Bug #2299
closedall MDS commit suicide on startup
0%
Description
my setup is: 1 MON, 2 MDS and 4 OSD.
ceph version is commit:1e76a8713feac6883c648512dcdc28c83f7ff69e.
after copying about 300GB into the cluster and some reboots, the MDS servers choke on startup.
"ceph -s":
2012-04-14 18:25:18.838752 pg v49910: 594 pgs: 594 active+clean; 294 GB data, 584 GB used, 2426 GB / 3052 GB avail
2012-04-14 18:25:18.844659 mds e9201: 1/1/1 up {0=1=up:reconnect(laggy or crashed)}
2012-04-14 18:25:18.845061 osd e302: 4 osds: 4 up, 4 in
2012-04-14 18:25:18.845514 log 2012-04-14 18:13:57.753223 osd.0 192.168.32.177:6801/1505 163 : [WRN] mds.0 192.168.32.185:6800/6108 misdirected mds.0.63:45 1.b9 to osd.0 not [1,0] in e302/302
2012-04-14 18:25:18.853380 mon e2: 1 mons at {0=192.168.32.177:6789/0}
attached is a (short) log from starting one of the MDS.
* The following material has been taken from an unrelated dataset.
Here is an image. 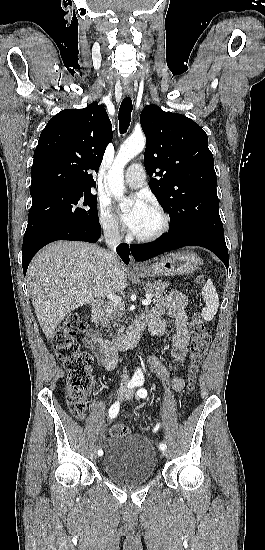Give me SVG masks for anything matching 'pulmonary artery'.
Wrapping results in <instances>:
<instances>
[{"instance_id":"pulmonary-artery-1","label":"pulmonary artery","mask_w":265,"mask_h":550,"mask_svg":"<svg viewBox=\"0 0 265 550\" xmlns=\"http://www.w3.org/2000/svg\"><path fill=\"white\" fill-rule=\"evenodd\" d=\"M145 170L142 164L134 163L129 166L125 175V183L128 187L136 189L145 183Z\"/></svg>"}]
</instances>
if you need more detailed logs, i have an exhaustive log with debug level 99999999, but this is >250MB uncompressed (and 6MB compressed).
my question is: how do i repair this.
and the MDS should be changed to cope with this error condition instead of bailing out.
Files
Updated by Martin Scheffler about 12 years ago
after i told osd.0 to get lost and reformatted it, the cluster started resyncing.
then (magically) mds.0 started up ok.
but, the underlying problem with the MDS-server still needs to be fixed.
imho, the MDS could probe other OSDs for the blob in question.
trying to understand the source code right now.
Updated by Martin Scheffler about 12 years ago
this issue can be closed, there was an error in the underlying fileystem of osd.0 :)
Updated by John Spray over 7 years ago
- Project changed from Ceph to CephFS
- Category deleted (
1)
Bulk updating project=ceph category=mds bugs so that I can remove the MDS category from the Ceph project to avoid confusion.